A group of residents gathered to talk about social issues affecting their lives and their communities. This was part of an experimental social conversations project and pop-up survey called Soapbox, organized by Still Waters Collective. From these discussions, Genre: Urban Arts is partnering with Still Waters Collective to invite all writers to submit flash fiction for an upcoming anthology.
Starting from October 1, 2018, we will share one anonymous response/comment on a social issue daily, and writers are invited to submit flash fiction pieces based on the social issue addressed in the comment. The comments we will use to inspire flash fiction stories will cover issues such as Intersectionality, Incarceration, Generations/Generational Gap, Privilege, Mental Health, and Gender.
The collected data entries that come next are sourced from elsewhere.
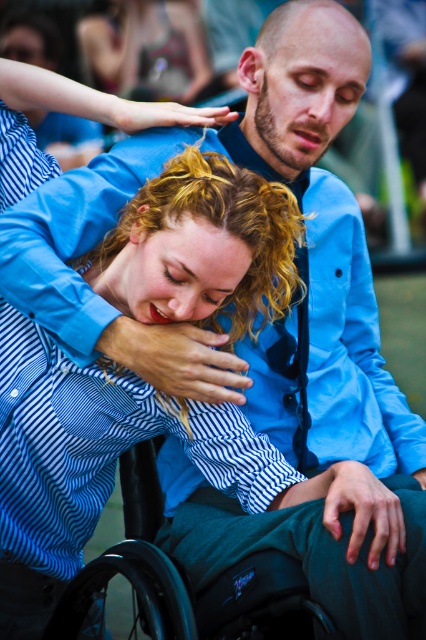 Question: Can you confirm if black plastic wheelchair at lower center is smaller than matte black hair at upper left?

Choices:
 (A) yes
 (B) no

Answer: (A)

Question: Among these objects, which one is farthest from the camera?

Choices:
 (A) matte black hair at upper left
 (B) matte blue shirt at center
 (C) matte blue shirt at upper left

Answer: (A)

Question: Which is farther from the matte black hair at upper left?

Choices:
 (A) matte blue shirt at center
 (B) matte blue shirt at upper left

Answer: (A)

Question: Is black plastic wheelchair at lower center above matte blue shirt at upper left?

Choices:
 (A) no
 (B) yes

Answer: (A)

Question: Is matte black hair at upper left thinner than matte blue shirt at center?

Choices:
 (A) yes
 (B) no

Answer: (B)

Question: Which is farther from the black plastic wheelchair at lower center?

Choices:
 (A) matte blue shirt at center
 (B) matte black hair at upper left
 (C) curly blonde hair at center

Answer: (B) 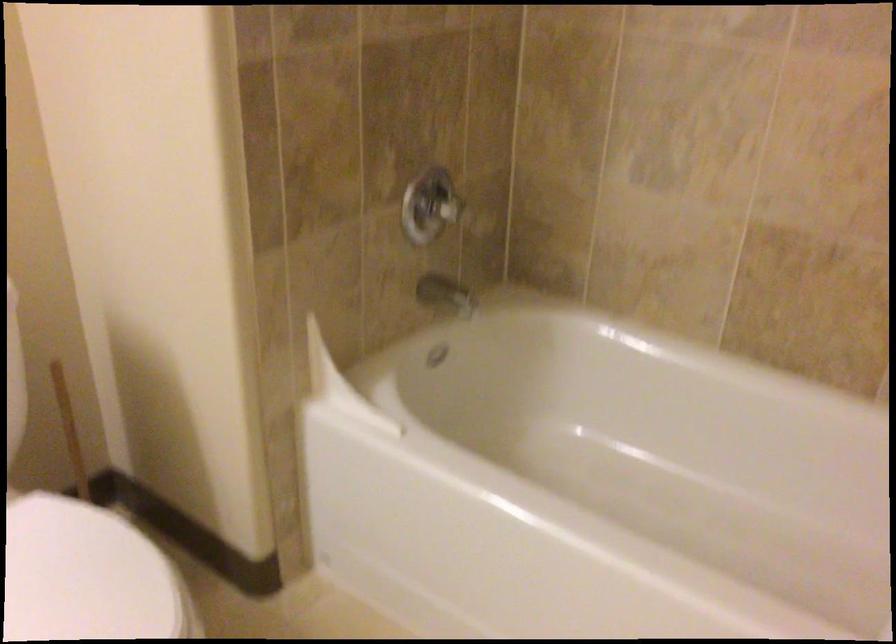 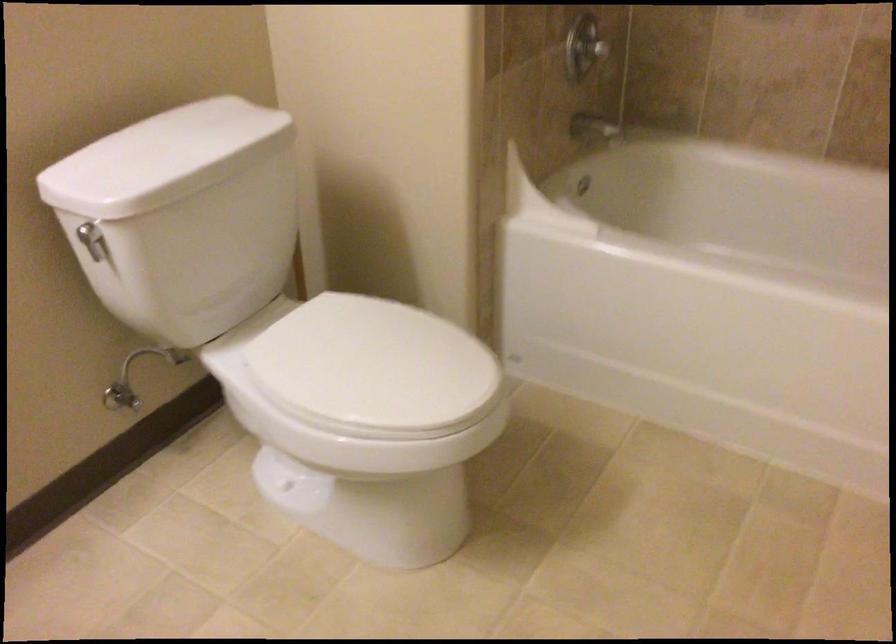 The images are taken continuously from a first-person perspective. In which direction are you moving?

The cameraman moved toward left, backward.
  • Read each comment and submit your flash fiction story based on the social issue addressed in the comment. You can choose from a list of 20 different comments and six social issues posted daily. So, remember to check Genre: Urban Arts every day to see our social issue comment post for the day.
  • Your flash fiction story should have a beginning, a middle, and an end.
  • It should include conflict or an incident which creates some conflict for your character(s).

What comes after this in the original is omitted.